Es ist für eine Zivilisation des Endless Empire also vollkommen unverdächtig, in ein fremdes Sternensystem zu reisen und dort angehörige der eigenen Rasse (wenn auch vielleicht etwas verändert) anzutreffen. Dies trifft insbesondere auf die Menschen zu, die hier 'Hominis' genannt werden. Die verschiedenen Völker der Hominis waren in der Galaxis verbreitet wie kaum eine andere Spezies, denn sie waren psionisch völlig unbegabt. Folglich hatten sie auch nach dem Zusammenbruch große Vorteile: sie waren praktisch überall vertreten und litten weniger als andere an den Folgen des Kataklysmus. Daher sind sie heute in der Galaxis die unangefochten dominierende Spezies - obgleich es ihnen an Zusammenhalt fehlt, gerade WEIL sie so verbreitet sind. Eine Spezies von psionisch minderbegabten Sektoiden besitzt zB deutlich mehr gemeinsame Ziele und Interessen, es mangelt ihnen jedoch an Zahl.

Für die Beschreibung ist die Arbeit entsprechend der galaktischen Struktur gegliedert.
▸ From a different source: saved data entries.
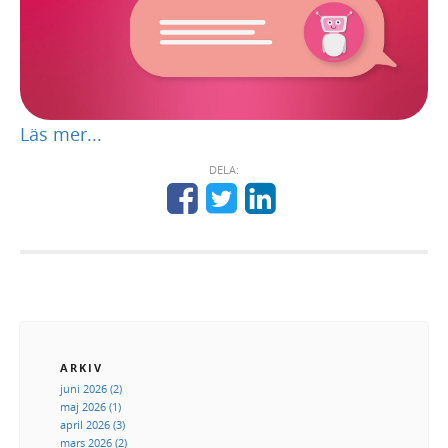
Läs mer...
DELA:
ARKIV
juni 2026 (2)
maj 2026 (1)
april 2026 (3)
mars 2026 (2)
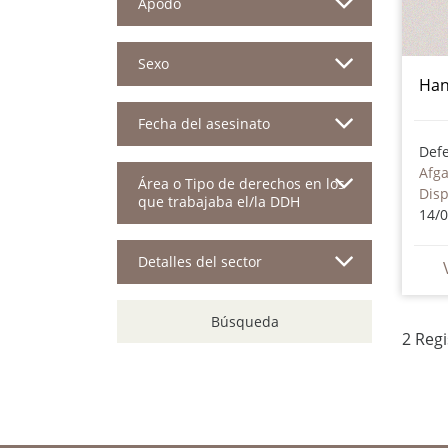
Apodo
Sexo
Han
Fecha del asesinato
Afga
Área o Tipo de derechos en los
Dis
que trabajaba el/la DDH
14/
Detalles del sector
Búsqueda
2 Reg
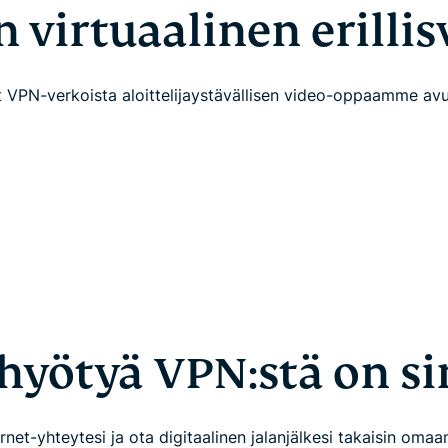
 virtuaalinen erilli
 VPN-verkoista aloittelijaystävällisen video-oppaamme avu
hyötyä VPN:stä on si
rnet-yhteytesi ja ota digitaalinen jalanjälkesi takaisin omaan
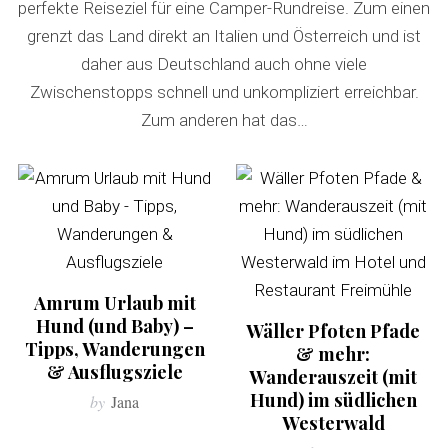
perfekte Reiseziel für eine Camper-Rundreise. Zum einen
grenzt das Land direkt an Italien und Österreich und ist
daher aus Deutschland auch ohne viele
Zwischenstopps schnell und unkompliziert erreichbar.
Zum anderen hat das…
Amrum Urlaub mit
Hund (und Baby) –
Wäller Pfoten Pfade
Tipps, Wanderungen
& mehr:
& Ausflugsziele
Wanderauszeit (mit
Hund) im südlichen
by
Jana
Westerwald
Ich bearbeite die Völker nicht nach Spezies, das würde ohnehin nicht funktionieren, da die meisten Spezies keine exklusive Kultur besitzen sondern in vielen auftauchen. Ich arbeite mich durch die Quadranten.

Ein Quadrant definiert sich durch seine kohärente Zusammensetzung der Folgen des Zusammenbruchs. Am deutlichsten wird dies am Alter, zumindest wenn sich die Kellarite hier nicht nurt indirekt durch ihre Bonds eingesetzt haben, sondern hier selbst aktiv waren, in die Bedingungen zB der Physik eingegriffen haben oder extensive Aktivitäten ausübten. Je größer der Einfluß der Kellarite, desto drastischer die Folgen des Zusammenbruchs. Das ehemalige Zentrum der Kellarite selber ist unbekannt, ein von ihnen extrem stark bevölkerte und veränderter Sektor der Galaxis ist heute derjenige, in dem der Zusammenbruch am längsten her ist. Erstaunlicherweise ist ein anderer, sehr von ihnen frequentierter Quadrant ist aber auch der jüngste. Dort, wo sich alles am 'ruhigste' und 'normalsten' entwickelt hat, waren die Kellarite selbst am wenigsten vertreten.